(Beginning of Records for this exercise)

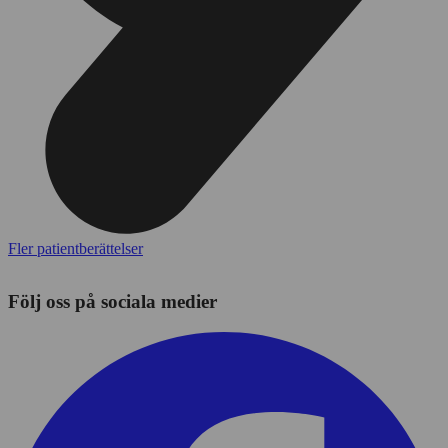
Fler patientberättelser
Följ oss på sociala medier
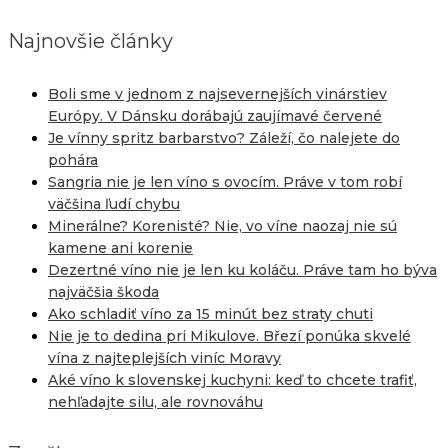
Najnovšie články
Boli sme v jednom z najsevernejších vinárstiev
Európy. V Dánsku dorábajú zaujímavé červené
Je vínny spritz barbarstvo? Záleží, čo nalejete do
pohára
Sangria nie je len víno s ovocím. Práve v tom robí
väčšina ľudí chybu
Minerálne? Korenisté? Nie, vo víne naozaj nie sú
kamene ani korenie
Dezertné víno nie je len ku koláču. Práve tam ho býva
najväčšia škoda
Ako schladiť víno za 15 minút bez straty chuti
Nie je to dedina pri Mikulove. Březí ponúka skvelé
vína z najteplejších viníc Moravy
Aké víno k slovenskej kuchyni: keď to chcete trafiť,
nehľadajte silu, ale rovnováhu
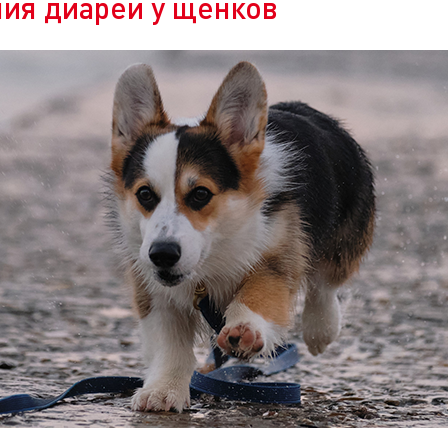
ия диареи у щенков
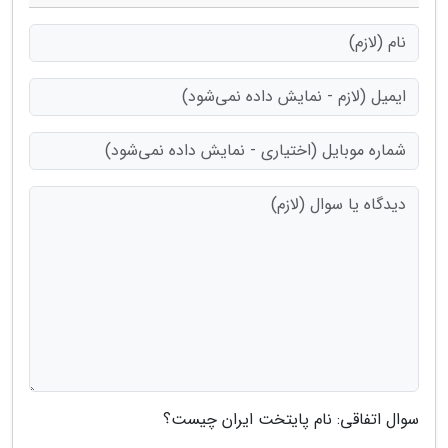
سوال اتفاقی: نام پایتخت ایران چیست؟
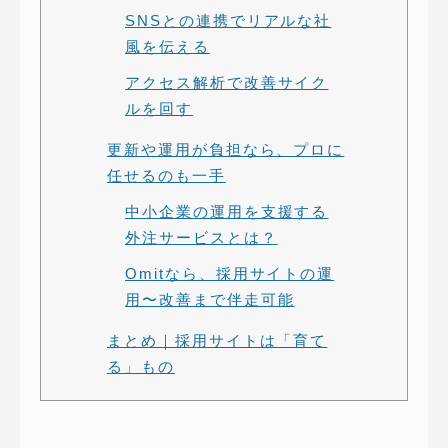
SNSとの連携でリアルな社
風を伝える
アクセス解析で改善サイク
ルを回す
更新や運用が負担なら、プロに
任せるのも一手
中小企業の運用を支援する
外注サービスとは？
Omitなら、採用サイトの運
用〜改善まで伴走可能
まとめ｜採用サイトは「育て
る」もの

(End of Records for this exercise)

What you have to do:
Please repeat the line that contains "中小企業の運用を支援する" and every line after it through the end of the material above, exactly and with nothing added.

Response for this exercise:
中小企業の運用を支援する
外注サービスとは？
Omitなら、採用サイトの運
用〜改善まで伴走可能
まとめ｜採用サイトは「育て
る」もの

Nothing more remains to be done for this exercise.